Whether you’re just starting out, or an experienced performer or composer, all musicians can benefit from brushing up their music reading and aural skills from time to time. If you are notating your own music – or someone else’s music – it helps if you have a good grounding in music theory and notation conventions. And if you ever need to transcribe music from a recording (that is, write down what you hear) you’ll need sound aural skills.
There are lots of excellent resources to help you practice your music reading and ear training skills. Many are free and most are – dare I say? – fun. And they’re not just for kids. Here are 5 of my favourite resources:
1. The Theta Music Trainer is a fantastic site featuring video-game style ear training activities. Games include Paddle Pitch (a “Pong“-style pitch recognition game), Rhythm Puzzles (rhythmic dictation), Melodic Drops (intervals, notes played separately) and Harmonic Balloons (interval recognition with notes played simultaneously). Parrot Phrases tests your melodic dictation skills and caters for both keyboard players and guitarists by allowing you to submit answers via an on-screen piano or guitar fretboard. There’s even a unique tone-colour/timbre identification game called Channel Match which requires you to pick individual instruments “out of the mix”.
Unlike many other music game sites, Theta Music Trainer features a number of supporting articles which cover the fundamentals of music: melody, harmony, rhythm and sound. If you create a login, the site will track your progress and you can view your overall results on your Training Report page. A limited number of games and levels are free and you can unlock all games by subscribing for $7.95 a month. Discounts are available if you pay an up-front annual fee of $54 ($4.50 per month), or if you’re a studio music teacher (less than $4 per month).
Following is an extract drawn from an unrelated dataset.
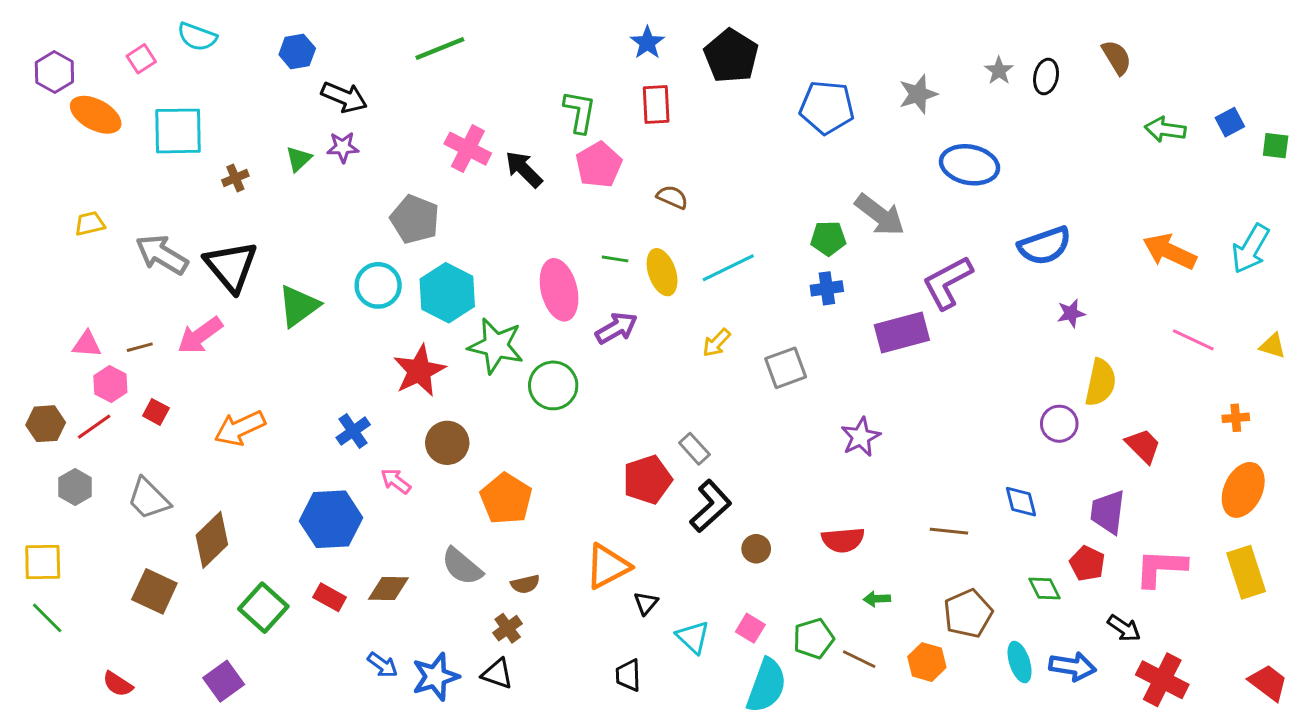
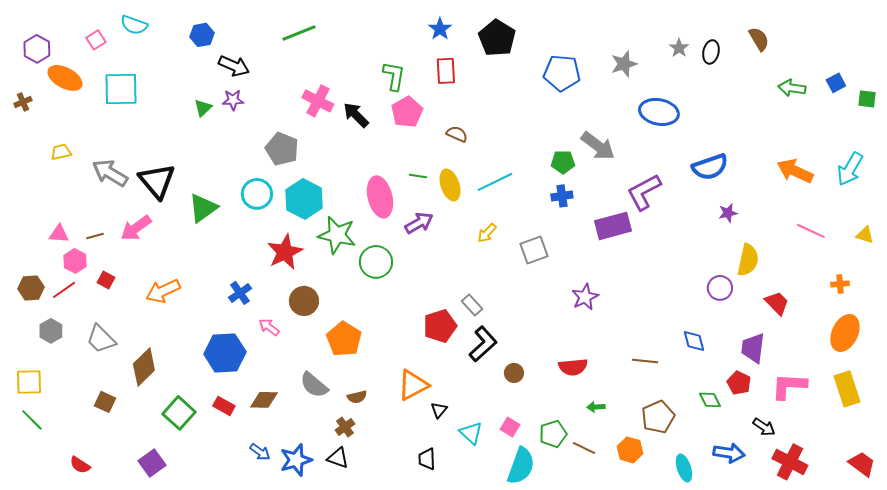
brown cross: (235, 178) -> (23, 102), moved
brown square: (154, 591) -> (105, 402), size x0.7
cyan ellipse: (1020, 662) -> (684, 468), moved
2. The Music Interactive (TMI) has an excellent collection of free downloadable apps. Although they are intended for classroom use (and are effective on an interactive whiteboard), they still offer something to the non-student. I spent some time testing these apps out in preparation for a conference presentation I was giving last year and found that almost an hour had passed while I played with scientifically tested Staff Wars 1 and Rhythm Dictation. There are around 25 games in total and most are free.
I have some favourites: Staff Wars 1 is- not surprisingly – a Star Wars themed game which requires you to identify notes on the stave by blasting them with missiles from your spacecraft. Choose the wrong note name or allow the note to reach the clef and you’ll lose one of your 3 lives. The game starts innocently enough, but just when you’re becoming complacent everything speeds up, including the background music. There’s a second (separate) version of this game – Staff Wars 2 – which allows you to identify notes by playing them on your instrument.
The Rhythm Dictation game asks you to reassemble the puzzle pieces of a 4, 8 or 16-bar rhythm and you can control which rhythmic elements are included and how fast the rhythm is played. Drawn To Keys covers scales and intervals and has a useful on-screen keyboard you can use as a tool when you’re away from your MIDI keyboard or piano.
You’ll need to register for the TMI forum in order to download the apps.
3. Phil Tulga’s Music Through Curriculum site features music activities and arts integration lessons and whilst it’s aimed at the education sector, there are some useful resources no matter what sort of musician you are. Sequencing with Simon is a game based on the classic electronic Simon Memory Game of the 1980′s. The coloured Simon machine plays sequences of pitches which you need to repeat. The sequences increase in length with each round. The Counting Music page features a ruler which allows you to visualise the length of notes and shows you how to count rhythms.
4. Ricci Adams’ MusicTheory.net is an online resource that teaches the basics of music reading and is an excellent way to get started with music theory. There are a series of lessons which explain musical concepts in plain English and there are exercises to reinforce what you’ve learnt.
5. Whilst not free, Auralia is one of the most comprehensive ear training programs available. Made by Australian developers Rising Software, Auralia covers all the musical material the free apps cover and a whole lot more. In addition to all the usual topic areas – intervals, rhythmic dictation, chords and scales – you can work on recognising chord progressions, music styles, absolute pitch and sight-singing.
Answers can be submitted by using your computer keyboard, the mouse or by singing into your computer’s microphone. If you’re serious about ear training, this is the one to buy.
Do you have any favourite resources that are not mentioned here?